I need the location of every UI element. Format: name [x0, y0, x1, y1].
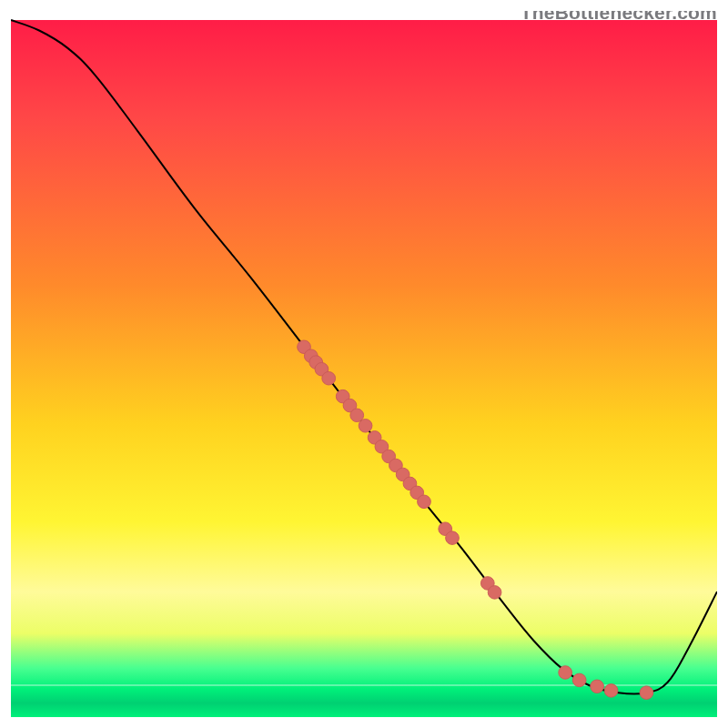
curve-layer — [11, 20, 717, 694]
data-point — [446, 531, 460, 545]
points-layer — [298, 340, 653, 699]
bottleneck-curve-path — [11, 20, 717, 694]
data-point — [488, 586, 501, 600]
data-point — [359, 420, 372, 433]
data-point — [559, 666, 572, 680]
data-point — [322, 371, 336, 385]
data-point — [640, 686, 653, 700]
data-point — [591, 680, 604, 693]
bottleneck-chart: TheBottlenecker.com — [0, 0, 728, 728]
data-point — [418, 495, 431, 509]
data-point — [604, 684, 618, 698]
data-point — [572, 673, 586, 687]
chart-overlay-svg — [11, 20, 717, 717]
watermark-text: TheBottlenecker.com — [521, 2, 717, 24]
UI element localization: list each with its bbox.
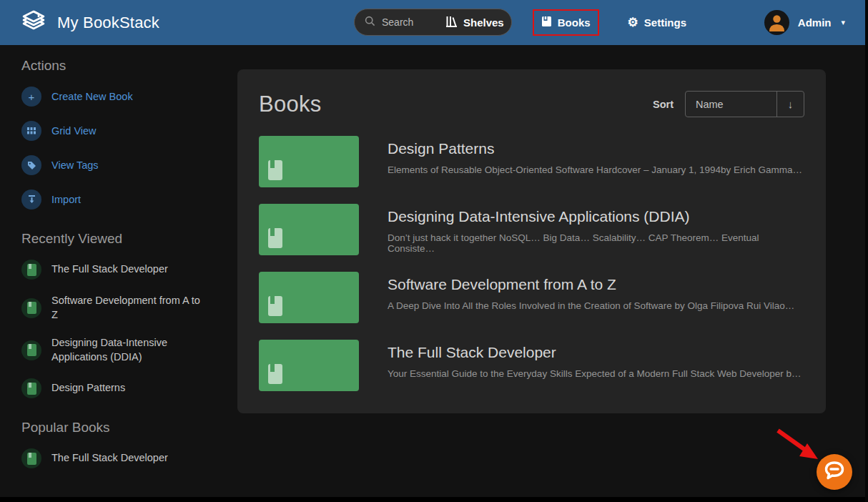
- bookstack-logo-icon: [20, 8, 47, 38]
- book-description: A Deep Dive Into All the Roles Involved …: [388, 300, 794, 311]
- book-cover: [259, 340, 359, 391]
- sort-field-button[interactable]: Name: [686, 92, 776, 117]
- user-name: Admin: [798, 16, 832, 29]
- book-icon: [21, 260, 41, 280]
- book-icon: [268, 228, 282, 248]
- sort-direction-button[interactable]: ↓: [776, 92, 804, 117]
- book-list-item[interactable]: The Full Stack Developer Your Essential …: [259, 340, 804, 391]
- tag-icon: [21, 155, 41, 175]
- arrow-down-icon: ↓: [788, 98, 794, 110]
- sort-control: Sort Name ↓: [653, 91, 804, 117]
- popular-book-item[interactable]: The Full Stack Developer: [21, 448, 222, 468]
- actions-section: Actions + Create New Book Grid View: [21, 58, 222, 210]
- search-icon: [365, 16, 375, 29]
- nav-books[interactable]: Books: [533, 9, 599, 36]
- plus-icon: +: [21, 87, 41, 107]
- book-cover: [259, 136, 359, 187]
- sidebar-item-grid-view[interactable]: Grid View: [21, 121, 222, 141]
- book-list-item[interactable]: Designing Data-Intensive Applications (D…: [259, 204, 804, 255]
- book-title: Design Patterns: [388, 140, 802, 157]
- books-panel: Books Sort Name ↓ Design Patterns Elemen…: [237, 69, 826, 413]
- recently-viewed-heading: Recently Viewed: [21, 231, 222, 247]
- book-description: Elements of Reusable Object-Oriented Sof…: [388, 164, 802, 175]
- book-icon: [268, 160, 282, 180]
- book-icon: [268, 296, 282, 316]
- chat-bubble-icon: [824, 461, 845, 483]
- recent-book-item[interactable]: Design Patterns: [21, 378, 222, 398]
- popular-books-section: Popular Books The Full Stack Developer: [21, 420, 222, 468]
- shelves-icon: [445, 16, 458, 29]
- import-icon: [21, 190, 41, 210]
- book-icon: [21, 378, 41, 398]
- app-logo[interactable]: My BookStack: [20, 8, 159, 38]
- sidebar-item-import[interactable]: Import: [21, 190, 222, 210]
- sort-label: Sort: [653, 99, 674, 110]
- sort-group: Name ↓: [685, 91, 804, 117]
- recent-book-item[interactable]: The Full Stack Developer: [21, 260, 222, 280]
- nav-shelves[interactable]: Shelves: [438, 11, 511, 34]
- grid-icon: [21, 121, 41, 141]
- nav-settings[interactable]: ⚙ Settings: [621, 11, 694, 34]
- avatar: [764, 10, 789, 35]
- book-cover: [259, 204, 359, 255]
- nav-shelves-label: Shelves: [463, 16, 504, 29]
- book-title: Software Development from A to Z: [388, 276, 794, 293]
- popular-books-heading: Popular Books: [21, 420, 222, 435]
- bottom-edge: [0, 497, 868, 502]
- actions-heading: Actions: [21, 58, 222, 74]
- gear-icon: ⚙: [628, 16, 638, 29]
- user-menu[interactable]: Admin ▾: [764, 0, 845, 45]
- right-edge: [865, 0, 868, 502]
- panel-header: Books Sort Name ↓: [259, 91, 804, 117]
- book-icon: [268, 364, 282, 384]
- top-navbar: My BookStack: [0, 0, 865, 45]
- book-icon: [21, 340, 41, 360]
- sidebar-item-view-tags[interactable]: View Tags: [21, 155, 222, 175]
- book-list-item[interactable]: Design Patterns Elements of Reusable Obj…: [259, 136, 804, 187]
- book-description: Your Essential Guide to the Everyday Ski…: [388, 368, 802, 379]
- book-icon: [541, 16, 552, 29]
- chevron-down-icon: ▾: [841, 18, 845, 27]
- bookstack-app: My BookStack: [0, 0, 868, 502]
- nav-settings-label: Settings: [644, 16, 686, 29]
- sidebar: Actions + Create New Book Grid View: [0, 45, 236, 502]
- sidebar-item-create-new-book[interactable]: + Create New Book: [21, 87, 222, 107]
- navbar-links: Shelves Books ⚙ Settings: [438, 0, 694, 45]
- book-icon: [21, 298, 41, 318]
- chat-widget-button[interactable]: [817, 454, 852, 490]
- book-list-item[interactable]: Software Development from A to Z A Deep …: [259, 272, 804, 323]
- book-icon: [21, 448, 41, 468]
- recently-viewed-section: Recently Viewed The Full Stack Developer…: [21, 231, 222, 398]
- book-description: Don’t just hack it together NoSQL… Big D…: [388, 232, 804, 254]
- app-title: My BookStack: [57, 14, 159, 32]
- recent-book-item[interactable]: Designing Data-Intensive Applications (D…: [21, 336, 222, 364]
- book-title: The Full Stack Developer: [388, 344, 802, 361]
- book-cover: [259, 272, 359, 323]
- nav-books-label: Books: [558, 16, 591, 29]
- recent-book-item[interactable]: Software Development from A to Z: [21, 294, 222, 322]
- page-title: Books: [259, 92, 322, 117]
- book-title: Designing Data-Intensive Applications (D…: [388, 208, 804, 225]
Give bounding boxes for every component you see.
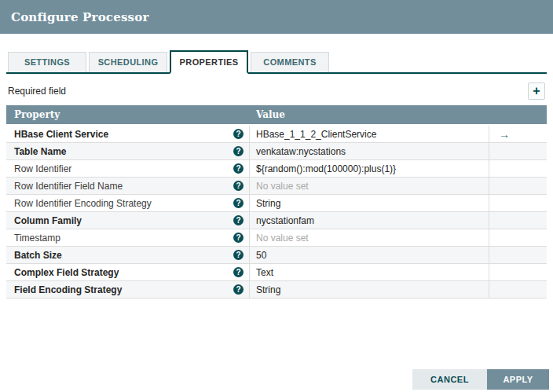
apply-button[interactable]: APPLY [487,369,549,390]
property-name: Table Name [14,146,66,157]
help-icon[interactable]: ? [233,250,244,260]
table-header: Property Value [6,105,547,124]
help-icon[interactable]: ? [233,146,244,156]
property-name: Timestamp [14,233,60,244]
value-cell[interactable]: String [250,281,489,298]
property-value: nycstationfam [256,215,314,226]
property-value: HBase_1_1_2_ClientService [256,129,376,140]
table-row[interactable]: Complex Field Strategy?Text [6,264,547,281]
help-icon[interactable]: ? [233,284,244,295]
tab-bar: SETTINGSSCHEDULINGPROPERTIESCOMMENTS [6,52,547,74]
value-cell[interactable]: No value set [250,229,489,246]
help-icon[interactable]: ? [233,181,244,191]
tab-comments[interactable]: COMMENTS [251,52,329,72]
value-cell[interactable]: HBase_1_1_2_ClientService [250,126,489,142]
property-name: Row Identifier Field Name [14,181,123,192]
action-cell [489,178,547,194]
property-cell: Complex Field Strategy? [6,264,250,280]
help-icon[interactable]: ? [233,233,244,243]
property-cell: Timestamp? [6,229,250,246]
dialog-footer: CANCEL APPLY [412,369,549,390]
help-icon[interactable]: ? [233,267,244,277]
help-icon[interactable]: ? [233,129,244,139]
help-icon[interactable]: ? [233,215,244,225]
property-value: String [256,284,280,295]
property-name: Complex Field Strategy [14,267,119,278]
property-value: Text [256,267,273,278]
dialog-header: Configure Processor [0,0,553,34]
table-row[interactable]: Batch Size?50 [6,247,547,264]
property-cell: Field Encoding Strategy? [6,281,250,298]
property-name: Row Identifier Encoding Strategy [14,198,152,209]
property-cell: Row Identifier? [6,160,250,177]
help-icon[interactable]: ? [233,198,244,208]
property-cell: Column Family? [6,212,250,229]
property-name: Batch Size [14,250,62,261]
column-header-value: Value [250,109,547,120]
table-row[interactable]: Timestamp?No value set [6,229,547,247]
property-name: Field Encoding Strategy [14,284,122,295]
action-cell: → [489,126,547,142]
action-cell [489,229,547,246]
value-cell[interactable]: Text [250,264,489,280]
action-cell [489,212,547,229]
properties-table: Property Value HBase Client Service?HBas… [6,105,547,299]
action-cell [489,281,547,298]
action-cell [489,143,547,159]
value-cell[interactable]: String [250,195,489,211]
add-property-button[interactable]: + [528,82,545,100]
action-cell [489,247,547,263]
property-cell: Batch Size? [6,247,250,263]
property-name: Row Identifier [14,163,71,174]
value-cell[interactable]: 50 [250,247,489,263]
action-cell [489,195,547,211]
table-row[interactable]: Row Identifier Encoding Strategy?String [6,195,547,212]
cancel-button[interactable]: CANCEL [412,369,487,390]
required-field-row: Required field + [8,82,545,100]
value-cell[interactable]: No value set [250,178,489,194]
value-cell[interactable]: ${random():mod(100000):plus(1)} [250,160,489,177]
configure-processor-dialog: Configure Processor SETTINGSSCHEDULINGPR… [0,0,553,392]
tab-settings[interactable]: SETTINGS [8,52,86,72]
value-cell[interactable]: venkataw:nycstations [250,143,489,159]
table-row[interactable]: Row Identifier Field Name?No value set [6,178,547,195]
action-cell [489,160,547,177]
property-value: 50 [256,250,266,261]
action-cell [489,264,547,280]
table-row[interactable]: Row Identifier?${random():mod(100000):pl… [6,160,547,178]
property-value: venkataw:nycstations [256,146,346,157]
tab-scheduling[interactable]: SCHEDULING [89,52,167,72]
goto-service-icon[interactable]: → [499,129,510,140]
table-row[interactable]: Table Name?venkataw:nycstations [6,143,547,160]
property-cell: Row Identifier Encoding Strategy? [6,195,250,211]
property-cell: Row Identifier Field Name? [6,178,250,194]
tab-properties[interactable]: PROPERTIES [170,50,248,74]
required-field-label: Required field [8,86,66,97]
help-icon[interactable]: ? [233,163,244,174]
property-value: No value set [256,233,309,244]
properties-table-body: HBase Client Service?HBase_1_1_2_ClientS… [6,126,547,299]
table-row[interactable]: HBase Client Service?HBase_1_1_2_ClientS… [6,126,547,143]
table-row[interactable]: Column Family?nycstationfam [6,212,547,229]
dialog-title: Configure Processor [11,10,149,24]
column-header-property: Property [6,109,250,120]
property-cell: HBase Client Service? [6,126,250,142]
property-value: ${random():mod(100000):plus(1)} [256,163,396,174]
table-row[interactable]: Field Encoding Strategy?String [6,281,547,299]
property-name: HBase Client Service [14,129,108,140]
property-value: No value set [256,181,309,192]
value-cell[interactable]: nycstationfam [250,212,489,229]
property-name: Column Family [14,215,82,226]
property-cell: Table Name? [6,143,250,159]
property-value: String [256,198,280,209]
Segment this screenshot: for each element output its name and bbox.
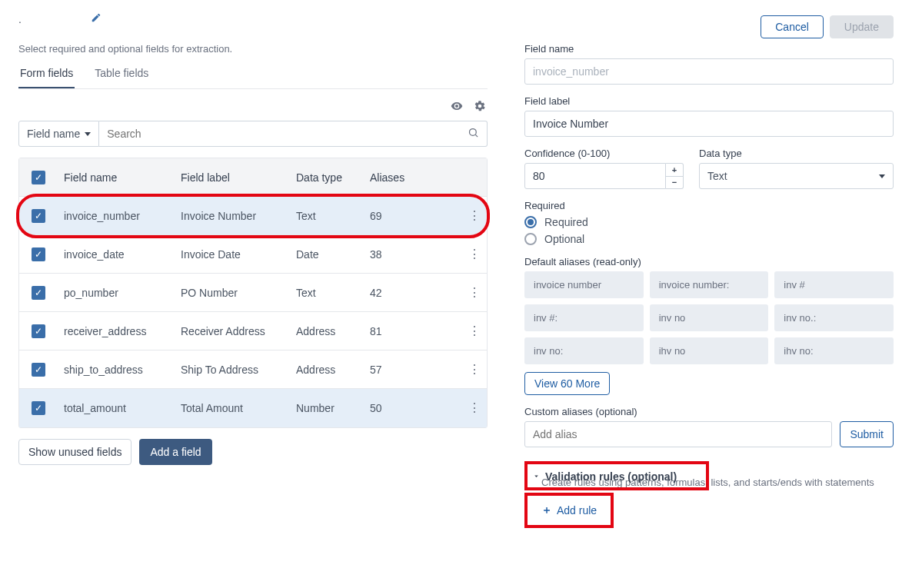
◇ ◇ ◇ ◇
Aim of the task:
Each line in the data where the string "required" occurs should be identified and copied.

Completed task:
required-field-row: Required field + [8,82,545,100]
required-field-label: Required field [8,86,66,97]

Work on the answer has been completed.